YOUR GOAL |
For the word "nodrošinātu", find each line in the entries where it occurs and copy that line.

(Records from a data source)

+---+

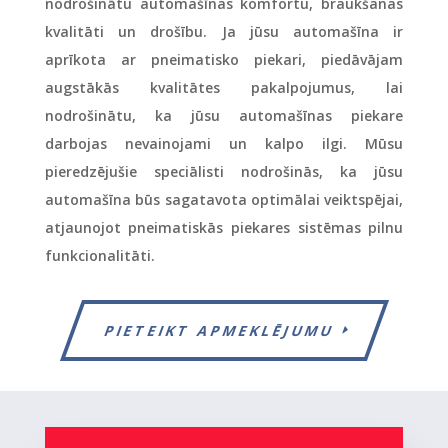
nodrošinātu automašīnas komfortu, braukšanas
kvalitāti un drošību. Ja jūsu automašīna ir
aprīkota ar pneimatisko piekari, piedāvājam
augstākās kvalitātes pakalpojumus, lai
nodrošinātu, ka jūsu automašīnas piekare
darbojas nevainojami un kalpo ilgi. Mūsu
pieredzējušie speciālisti nodrošinās, ka jūsu
automašīna būs sagatavota optimālai veiktspējai,
atjaunojot pneimatiskās piekares sistēmas pilnu
funkcionalitāti.
PIETEIKT APMEKLĒJUMU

+---+

ANSWER TO THIS TASK |
nodrošinātu automašīnas komfortu, braukšanas
nodrošinātu, ka jūsu automašīnas piekare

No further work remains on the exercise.